Amid these advances, there exists a massive automation gap. This gap represents the space between those advanced manufacturing sites and the area under the bell curve that represents the state of the industry for most manufacturers. In fact, drawing a bell curve around manufacturing and automation in the U.S. market shows that the typical manufacturing site has just a couple dozen employees. According to the U.S. Census Bureau, fewer than 4,000 of the 250,000 manufacturing sites in the U.S. have more than 500 employees.

Setting aside the large manufacturing sites, 98 percent of U.S. manufacturing sites are in the small to medium category. Most of those sites have a workforce measured in dozens and aren’t often able to make investments in bleeding-edge technologies like AI and digital twins. The majority of sites exist in that meaty area of the bell curve more heavily impacted by the trailing edge of the technology curve. This is the area where maturing technology drives down cost and complexity, making high-tech automation accessible—but this typically does not happen until a decade or more into a technology’s lifecycle.

In our own local manufacturing plant, we recently completed a digitization project in just a few days’ time. For just a few thousand dollars, we installed tablets at every work cell, making thousands upon thousands of work instructions instantly accessible at the touch of an assembler’s finger. From a technology perspective, the project leveraged touchscreen displays, wireless tech with video and voice recognition capabilities and multiple software applications.Imagine replicating that project 10 years ago, and it’s easy to envision its costs ballooning twentyfold with an implementation measured in months, not days. In addition, such an end solution implemented a decade ago would have been highly proprietary, single-sourced, and high in maintenance and support costs. Today’s solution is multi-vendor, with a mean time to repair/replace measured in minutes.

With this reality in mind, as you consider bleeding-edge technology today, it is an interesting exercise to envision how that tech might manifest itself in three, five or 10 years. Will it become inexpensive, multi-sourced and highly accessible for a majority of manufacturing sites—as mobile, wireless and many software apps are today—or will it remain niche and unobtainable for most?

One could argue that the success of a particular technology is determined by its penchant to mature from bleeding-edge, single-source innovation to a position of “tech entitlement” and frictionless adoption by those of us that occupy the majority of the area under that bell curve.

This is equally well understood by marketers of innovative solutions who recognize the critical nature of not just selling to early adopters, but “crossing the chasm” to the majority of the market.

For those responsible for automation in the vast majority of operations, where there is little appetite to be an early adopter, this is all good news. The forces of technology and economics are in your favor. Hardware costs are driven down by the confluence of Moore’s and Metcalfe’s laws as well as sheer volume. And the front-loaded economics of software development creates a remarkable value proposition on the mature end of software technology lifecycles.

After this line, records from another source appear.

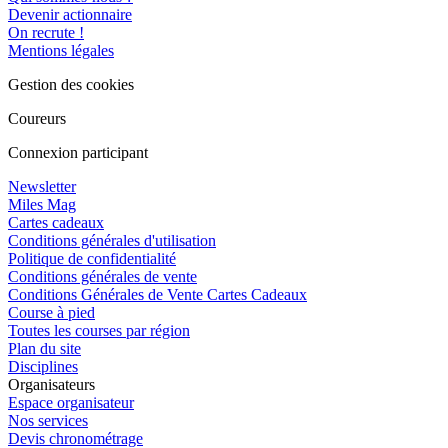
Devenir actionnaire
On recrute !
Mentions légales
Gestion des cookies
Coureurs
Connexion participant
Newsletter
Miles Mag
Cartes cadeaux
Conditions générales d'utilisation
Politique de confidentialité
Conditions générales de vente
Conditions Générales de Vente Cartes Cadeaux
Course à pied
Toutes les courses par région
Plan du site
Disciplines
Organisateurs
Espace organisateur
Nos services
Devis chronométrage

With that in mind, the clever automation engineer looking to maximize return on investment and minimize risk can focus on technologies that have already moved into that mature state of adoption. Leverage the technology that might have been out of reach just a few years ago—smartphones, tablets, Wi-Fi, wireless sensing, industrial PCs that fit in the palm of your hand, cloud computing, data storage and data analytics. Use that technology to improve your overall equipment effectiveness (OEE), reduce energy consumption, and improve the productivity and safety of your staff.

Whether your operation has five or 500 employees, these technologies are all accessible and affordable. Remember that what was bleeding-edge 10 years ago is now easily deployable technology that enables the Internet of Things.